In the first two parts of this series of articles, I set the groundwork for a solution that used ASP.NET MVC to create a simple site for a fictitious company called NorthWind Traders with a SQL Server database and which used R for the analytics and visualisation. Now, in the third part of the series, I’ll build on this by introducing two new R libraries that widen the analytical power of the application that we began developing in part 1 and 2. These libraries are called lattice and googleVis.
The name of the latter one leaves few doubts about its nature, whereas the former name sounds a bit peculiar (at least for some people whose first language is not a Germanic one). The word lattice has many meanings that can be found in Wikipedia but it is better to give you a quote from the book ‘Lattice: Multivariate Data Visualisation with R‘ by Deepayan Sarkar. Here it is “The lattice package is software that extends the R language and environment for statistical computing by providing a coherent set of tools to produce statistical graphics with an emphasis on multivariate data“.
Only a relatively small number of people in history could abstract a complex physical phenomenon such as that falling apple into a mathematical model expressed by a simple algebraic equation. “Simplicity is the ultimate sophistication.” (da Vinci). In our context it is a unique ability or/and talent to cut unimportant variables to make a simple equation. The less fortunate of us have to deal with multiple variables, build statistical model and use computer simulation. Because I am going to focus on graphics of multivariate data in this article, the lattice package is a logical choice to unravel those relationships.

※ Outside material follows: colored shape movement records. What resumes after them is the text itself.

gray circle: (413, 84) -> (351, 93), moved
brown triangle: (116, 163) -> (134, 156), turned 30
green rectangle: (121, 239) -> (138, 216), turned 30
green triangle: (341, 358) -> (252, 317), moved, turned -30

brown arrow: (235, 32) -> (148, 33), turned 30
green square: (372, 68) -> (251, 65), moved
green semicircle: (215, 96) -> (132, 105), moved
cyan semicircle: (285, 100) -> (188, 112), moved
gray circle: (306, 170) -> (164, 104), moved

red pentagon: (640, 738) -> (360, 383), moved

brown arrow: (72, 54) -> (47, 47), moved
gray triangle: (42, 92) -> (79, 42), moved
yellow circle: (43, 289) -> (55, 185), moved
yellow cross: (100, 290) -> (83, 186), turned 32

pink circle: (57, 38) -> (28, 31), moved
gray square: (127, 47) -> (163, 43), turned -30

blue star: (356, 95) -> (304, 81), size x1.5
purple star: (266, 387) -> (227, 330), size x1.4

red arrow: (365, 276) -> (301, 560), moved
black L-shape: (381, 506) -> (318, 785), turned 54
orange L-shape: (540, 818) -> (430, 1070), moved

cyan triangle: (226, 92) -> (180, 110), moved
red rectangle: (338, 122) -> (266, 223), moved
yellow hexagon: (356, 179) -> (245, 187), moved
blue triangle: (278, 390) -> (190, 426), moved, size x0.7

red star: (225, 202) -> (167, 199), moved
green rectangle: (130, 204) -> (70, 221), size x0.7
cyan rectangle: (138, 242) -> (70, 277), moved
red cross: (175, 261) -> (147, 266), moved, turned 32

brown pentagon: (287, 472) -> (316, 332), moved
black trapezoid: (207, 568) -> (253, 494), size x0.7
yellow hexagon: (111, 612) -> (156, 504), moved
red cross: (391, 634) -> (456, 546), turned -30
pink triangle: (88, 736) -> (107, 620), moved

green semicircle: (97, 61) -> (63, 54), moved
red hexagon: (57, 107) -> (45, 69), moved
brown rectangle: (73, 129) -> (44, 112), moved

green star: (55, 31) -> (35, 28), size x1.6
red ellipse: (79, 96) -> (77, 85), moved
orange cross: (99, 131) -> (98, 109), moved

An animated, interactive, visualisation can provide an additional insight into relationship between variables in a data set. This approach was effectively popularised by Professor Hans Rosling in his TED Talks in 2007 when he presented Trendanalyser – a software package that converts data into animated, interactive charts. It was developed by the Gapminder Foundation that he co-founded earlier.
One year later Google released Motion Chart (currently known as Google Charts) – a flash based charting library to plot animated charts. The googleVis package provides an interface between R and the Google Charts as well as makes use of the internal R HTTP server to display the output locally. We will try to integrate an output from the R HTTP server into our application.
Implementing the Category Performance Report
Let me remind you that the Parts 1 and 2 of the series demonstrated a process of building the first page (see Figure 1) of a web based business intelligence application for a fictitious wholesale company Northwind Traders that sells exotic food.
In its current state the application uses four R libraries: RODBC, R2HTML, PLYR, and GGPLOT2. All R routines were collated into a batch file which could accept parameters and the results of its scheduled execution (two HTML fragments and two images) are hosted by the ASP.NET MVC 4 page above which is styled using Twitter Bootstrap (bootstrap). The navigation toolbar and page layout were also developed with bootstrap.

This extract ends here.